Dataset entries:
▬▬▬▬▬▬
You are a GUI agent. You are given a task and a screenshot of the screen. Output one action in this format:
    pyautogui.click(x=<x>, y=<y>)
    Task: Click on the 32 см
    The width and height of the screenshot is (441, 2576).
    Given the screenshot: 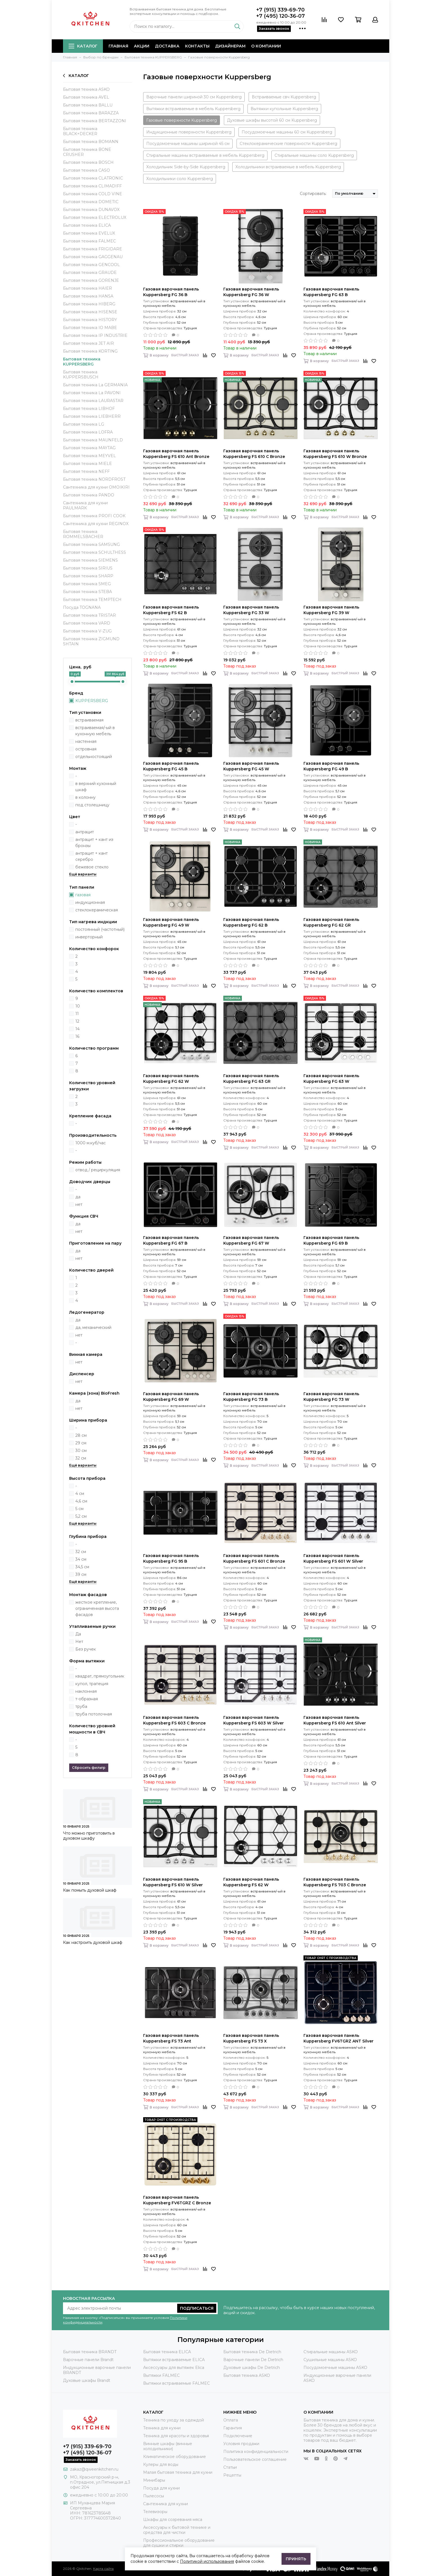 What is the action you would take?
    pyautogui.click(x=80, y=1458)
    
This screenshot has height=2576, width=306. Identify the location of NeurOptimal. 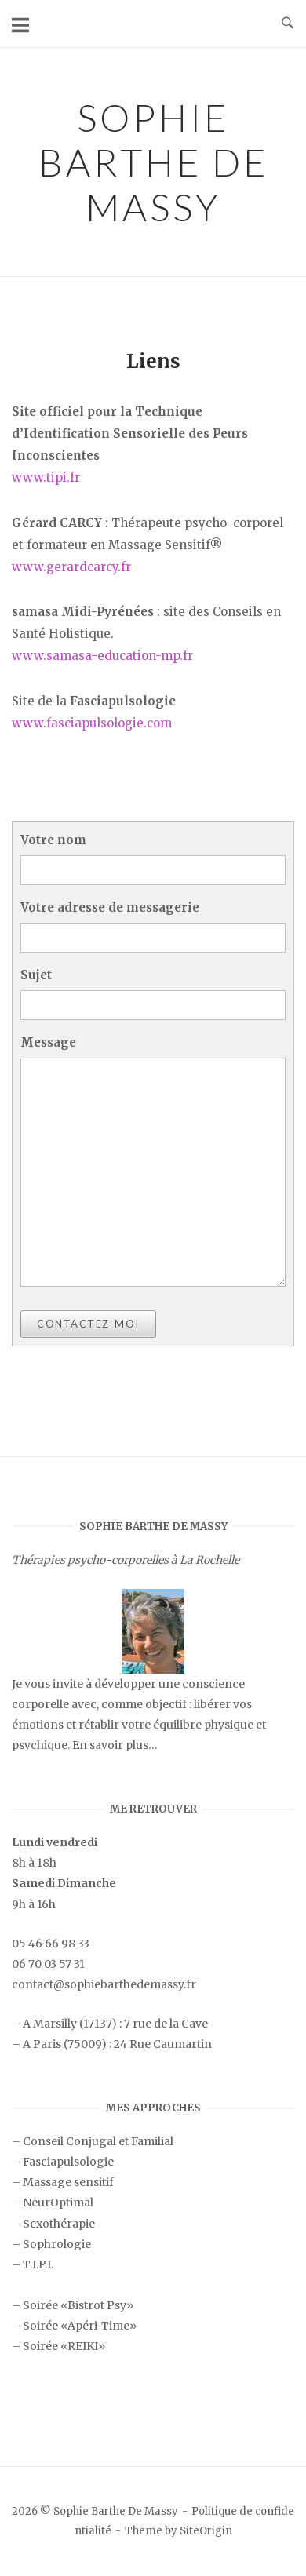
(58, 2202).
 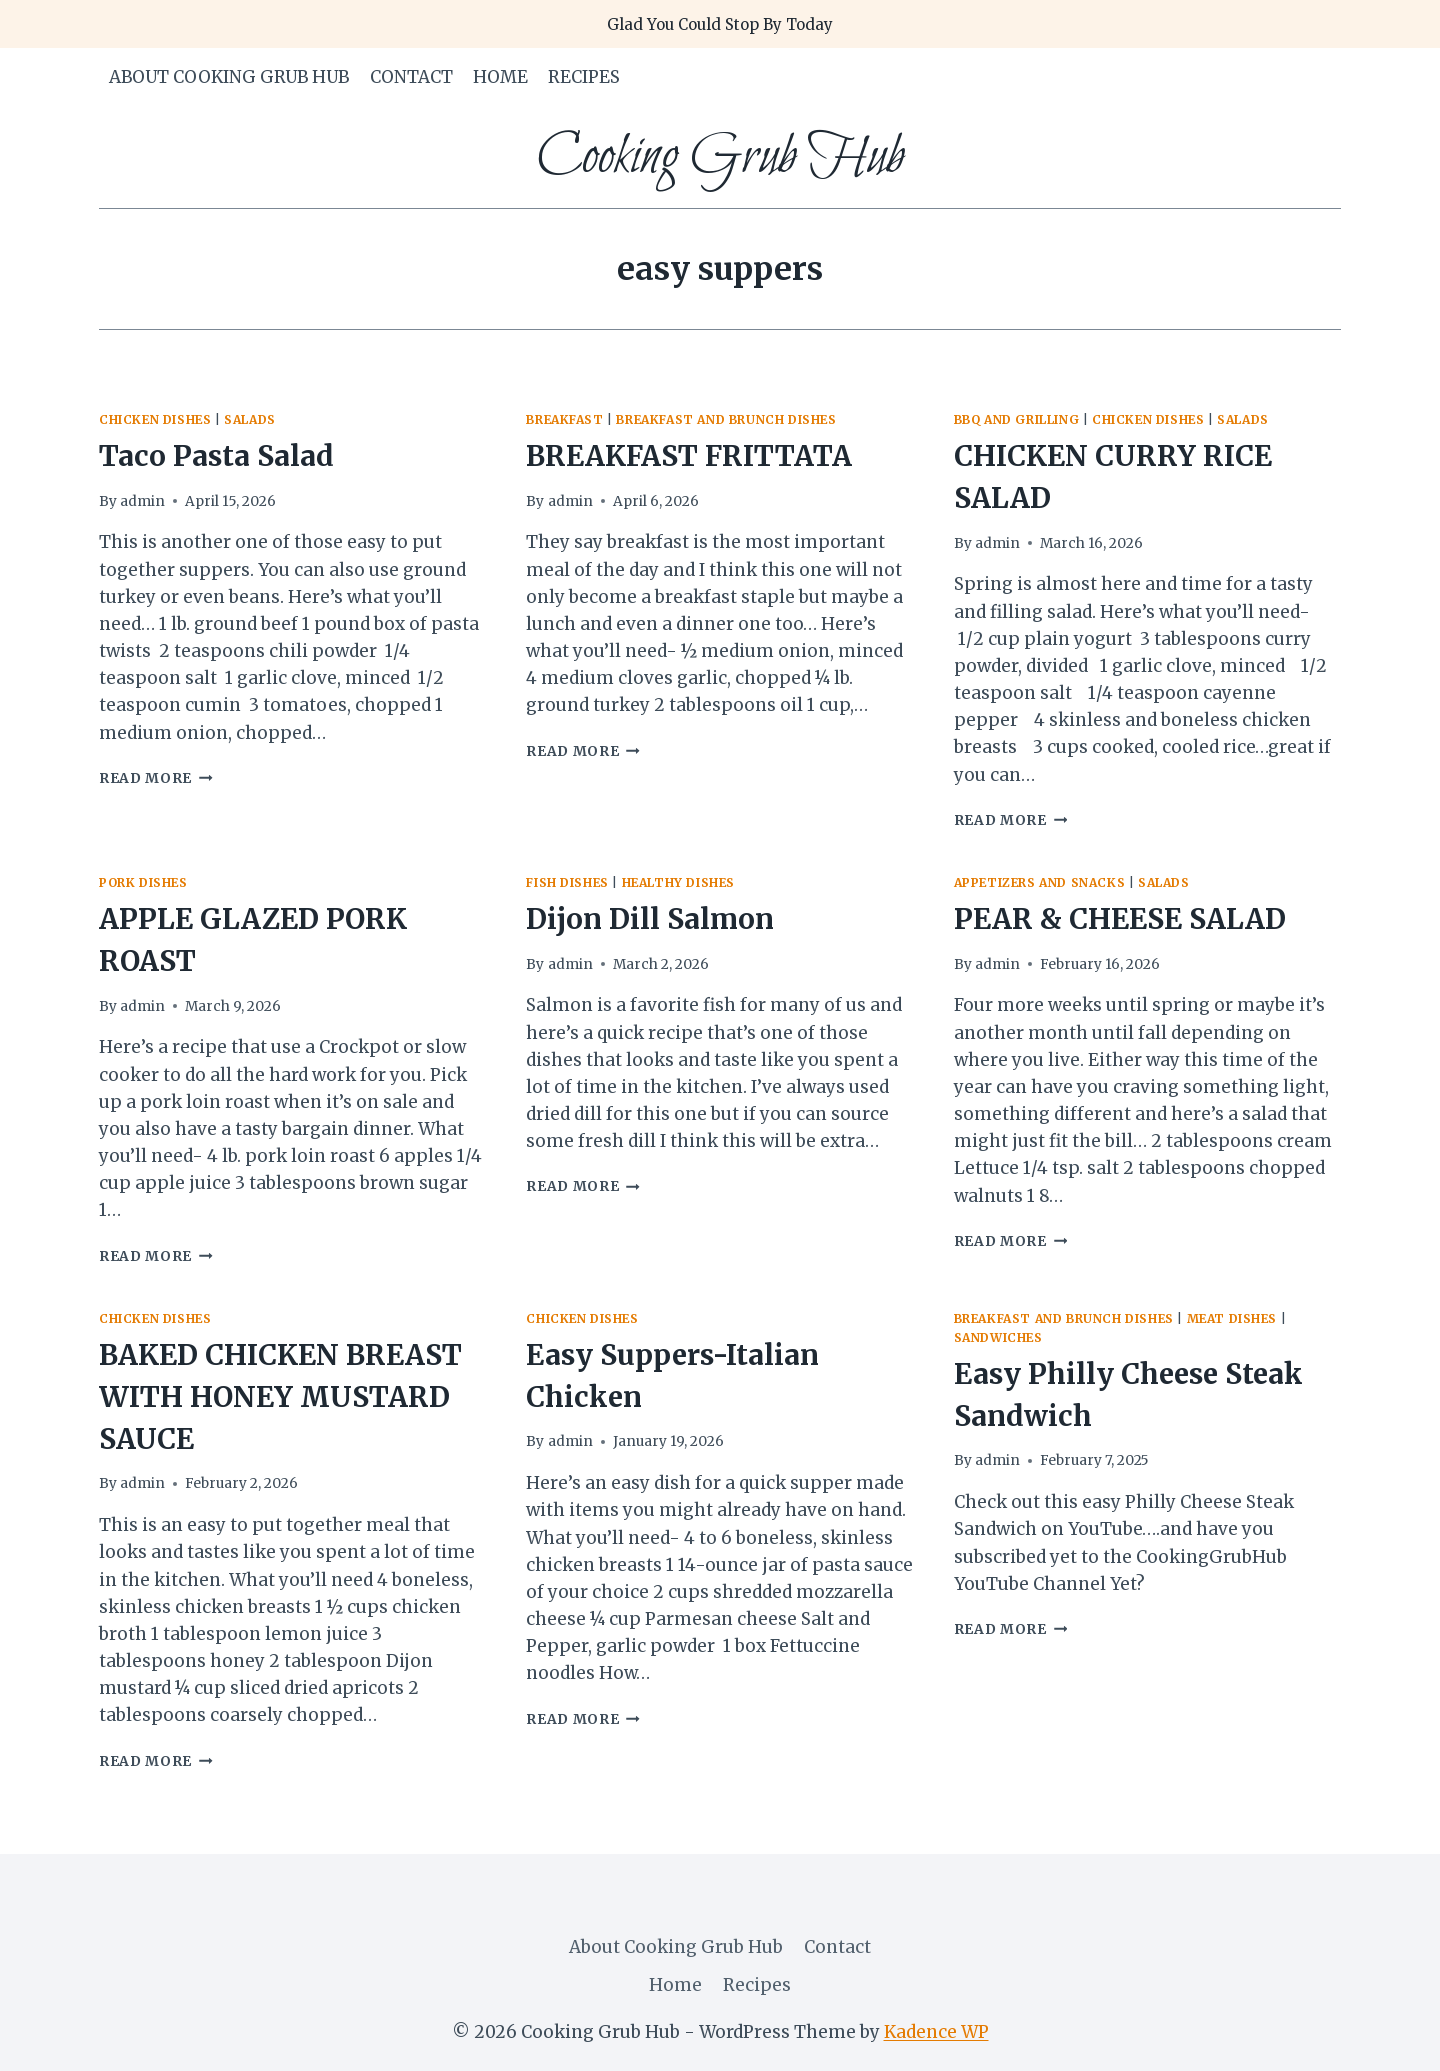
▬▬▬▬▬▬
[Work to be completed] Starting with the first line of the records above, give back each line exactly until the line with "The width and" has been given as well.

[Answer]
You are a GUI agent. You are given a task and a screenshot of the screen. Output one action in this format:
    pyautogui.click(x=<x>, y=<y>)
    Task: Click on the 32 см
    The width and height of the screenshot is (441, 2576).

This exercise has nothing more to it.